I made a video of photos I took of our garden (yard) in 2011.  It's mostly flowers and I don't have all but the majority of them.  Video was getting too long for the rest as it's already 11 minutes.


----------



## Ameriscot (May 25, 2016)

One of my friends on FB in the US said she gets a message that she can't open this in her country because of music infringement.  Anyone else get this message that tried to open it?


----------



## Goldfynche (May 25, 2016)

Opened fine for me. Beautiful video.


----------



## Ameriscot (May 25, 2016)

Thanks GF!


----------



## kburra (May 25, 2016)

Actually reminded me of one I made in 2011 of our place downunder:
https://www.youtube.com/watch?v=l4OCKLQBeDU


----------



## Falcon (May 25, 2016)

Your video is beautiful!  SO professionally done.

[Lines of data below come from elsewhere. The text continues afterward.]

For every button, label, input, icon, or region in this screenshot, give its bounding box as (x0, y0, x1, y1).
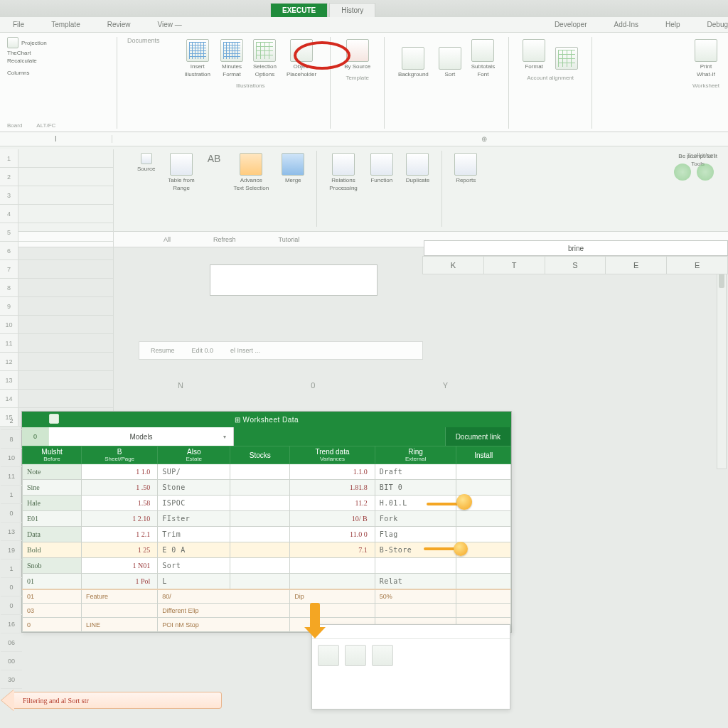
menu-developer[interactable]: Developer (555, 21, 587, 28)
col-T[interactable]: T (484, 256, 545, 274)
ribbon-left-sub3: Columns (7, 70, 30, 76)
menu-file[interactable]: File (13, 21, 24, 28)
relations-icon (332, 153, 355, 176)
ribbon-btn-sort[interactable]: Sort (435, 45, 465, 80)
ribbon-btn-object[interactable]: Object Placeholder (283, 37, 320, 80)
popup-panel[interactable] (311, 624, 510, 710)
row-number[interactable]: 2 (1, 412, 22, 430)
row-number[interactable]: 16 (1, 615, 22, 633)
menu-template[interactable]: Template (51, 21, 80, 28)
r2-relations[interactable]: RelationsProcessing (326, 151, 361, 227)
row-number[interactable]: 1 (1, 560, 22, 578)
function-icon (370, 153, 393, 176)
row-number[interactable]: 0 (1, 578, 22, 596)
mid-resume[interactable]: Resume (151, 347, 175, 354)
row-number[interactable]: 19 (1, 541, 22, 560)
row-number[interactable]: 30 (1, 670, 22, 689)
col-letter-0: 0 (311, 381, 315, 390)
tab-execute[interactable]: EXECUTE (270, 3, 328, 17)
table-header[interactable]: Install (456, 446, 511, 464)
row-number[interactable]: 10 (1, 449, 22, 467)
row-number[interactable]: 0 (1, 504, 22, 523)
tab-corner[interactable]: 0 (22, 427, 49, 446)
table-header[interactable]: RingExternal (375, 446, 456, 464)
table-header[interactable]: AlsoEstate (158, 446, 230, 464)
popup-option-2[interactable] (345, 645, 366, 666)
popup-title (312, 625, 510, 639)
subbar-refresh[interactable]: Refresh (213, 236, 236, 243)
table-header[interactable]: Trend dataVariances (290, 446, 375, 464)
col-K[interactable]: K (422, 256, 484, 274)
subbar-all[interactable]: All (164, 236, 171, 243)
popup-option-1[interactable] (318, 645, 339, 666)
ribbon-btn-conditional[interactable] (552, 45, 582, 72)
menu-review[interactable]: Review (107, 21, 131, 28)
r2-prompt[interactable]: Be prompt for itTools (675, 151, 721, 227)
menu-help[interactable]: Help (665, 21, 680, 28)
table-row[interactable]: E011 2.10FIster10/ BFork (23, 511, 511, 527)
subbar-tutorial[interactable]: Tutorial (279, 236, 300, 243)
table-row[interactable]: Bold1 25E 0 A7.1B-Store (23, 542, 511, 558)
table-row[interactable]: Snob1 N01Sort (23, 558, 511, 574)
fx-indicator: ⊕ (240, 135, 728, 143)
table-header[interactable]: MulshtBefore (23, 446, 82, 464)
mini-window-title: brine (424, 240, 728, 256)
menu-debug[interactable]: Debug (707, 21, 728, 28)
ribbon-left-sub2: Recalculate (7, 58, 37, 64)
table-row[interactable]: Note1 1.0SUP/1.1.0Draft (23, 464, 511, 480)
table-row[interactable]: 011 PolLRelat (23, 574, 511, 589)
table-row-truncated[interactable]: 01Feature80/Dip50% (23, 589, 511, 604)
r2-source[interactable]: Source (134, 151, 159, 227)
r2-merge[interactable]: Merge (278, 151, 308, 227)
r2-ab[interactable]: AB (204, 151, 225, 227)
vertical-scrollbar[interactable] (717, 256, 727, 469)
mid-edit[interactable]: Edit 0.0 (192, 347, 214, 354)
r2-function[interactable]: Function (367, 151, 397, 227)
tab-history[interactable]: History (329, 3, 375, 17)
row-number[interactable]: 0 (1, 596, 22, 615)
table-header[interactable]: BSheet/Page (82, 446, 158, 464)
ribbon-btn-insert[interactable]: Insert Illustration (181, 37, 214, 80)
tab-spacer (234, 427, 446, 446)
ribbon-btn-print[interactable]: Print What-If (691, 37, 721, 80)
col-E1[interactable]: E (606, 256, 667, 274)
table-header[interactable]: Stocks (230, 446, 290, 464)
r2-duplicate[interactable]: Duplicate (402, 151, 433, 227)
r2-table[interactable]: Table fromRange (164, 151, 198, 227)
ribbon-btn-annotated[interactable]: By Source (341, 37, 374, 72)
row-number[interactable]: 06 (1, 633, 22, 652)
row-number[interactable]: 00 (1, 652, 22, 670)
ribbon-btn-background[interactable]: Background (395, 45, 432, 80)
table-row[interactable]: Hale1.58ISPOC11.2H.01.L (23, 496, 511, 511)
ribbon-btn-subtotals[interactable]: Subtotals Font (468, 37, 498, 80)
table-row[interactable]: Data1 2.1Trim11.0 0Flag (23, 527, 511, 542)
menu-addins[interactable]: Add-Ins (614, 21, 638, 28)
col-S[interactable]: S (545, 256, 606, 274)
r2-reports[interactable]: Reports (451, 151, 481, 227)
tab-document-link[interactable]: Document link (446, 427, 511, 446)
chart-icon (402, 47, 424, 70)
row-number[interactable]: 11 (1, 467, 22, 486)
title-tab-strip: EXECUTE History (0, 0, 728, 17)
data-table: MulshtBeforeBSheet/PageAlsoEstateStocksT… (22, 446, 511, 632)
name-box[interactable]: I (0, 135, 112, 143)
mid-insert[interactable]: el Insert ... (230, 347, 260, 354)
row-number[interactable]: 13 (1, 523, 22, 541)
cond-icon (555, 47, 578, 70)
menu-view[interactable]: View — (158, 21, 182, 28)
bluegrid-icon (220, 39, 243, 62)
table-row[interactable]: Sine1 .50Stone1.81.8BIT 0 (23, 480, 511, 496)
ribbon-footnote-1: Board (7, 122, 22, 129)
r2-advance[interactable]: AdvanceText Selection (230, 151, 272, 227)
popup-option-3[interactable] (372, 645, 393, 666)
ribbon-btn-format[interactable]: Format (519, 37, 549, 72)
col-E2[interactable]: E (667, 256, 728, 274)
ribbon-btn-minutes[interactable]: Minutes Format (217, 37, 247, 80)
ribbon-tab-documents[interactable]: Documents (127, 37, 160, 44)
table-row-truncated[interactable]: 03 Different Elip (23, 604, 511, 618)
row-number[interactable]: 1 (1, 486, 22, 504)
ribbon-btn-selection[interactable]: Selection Options (250, 37, 280, 80)
row-number[interactable]: 8 (1, 430, 22, 449)
large-input-box[interactable] (210, 264, 378, 296)
tab-models[interactable]: Models (49, 427, 234, 446)
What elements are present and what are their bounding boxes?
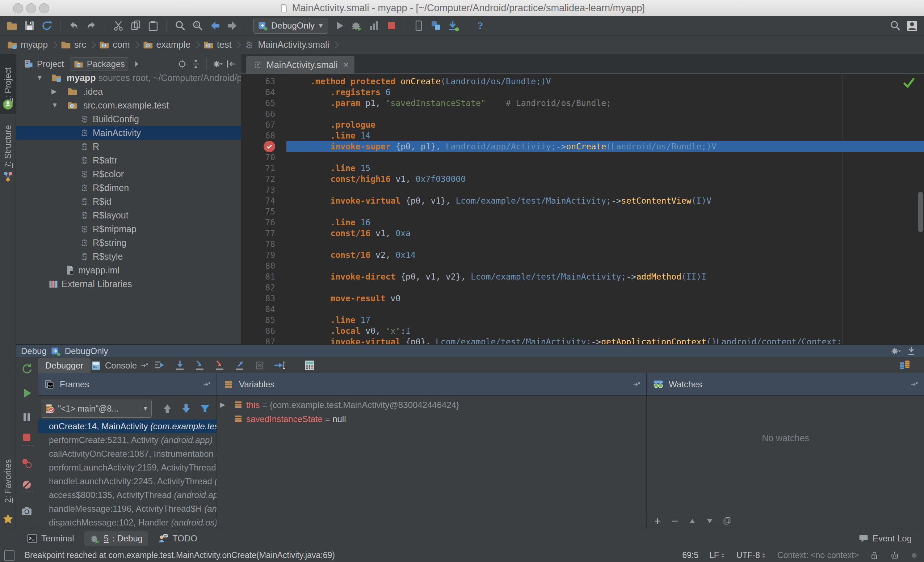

And, WELCOME to the forum.


----------



## Ameriscot (May 25, 2016)

Falcon said:


> Your video is beautiful!  SO professionally done.
> 
> And, WELCOME to the forum.



Is this for me or kburra, Falcon?


----------



## Ameriscot (May 25, 2016)

kburra said:


> Actually reminded me of one I made in 2011 of our place downunder:
> https://www.youtube.com/watch?v=l4OCKLQBeDU



Very nice!


----------



## Falcon (May 25, 2016)

That was for kburra.  He's new here.


----------



## kburra (May 25, 2016)

Thanks for kind words


----------



## Ameriscot (May 26, 2016)

Falcon said:


> That was for kburra.  He's new here.



He's been here 3 years.


----------



## kburra (May 26, 2016)

Ameriscot said:


> He's been here 3 years.



Yep, had forgotten all about you (Sorry)...was going through old favourites and found you all again..good to be back!!:sorry:


----------



## Ameriscot (May 26, 2016)

kburra said:


> Yep, had forgotten all about you (Sorry)...was going through old favourites and found you all again..good to be back!!:sorry:



Welcome back.  Nothing to be sorry for!


----------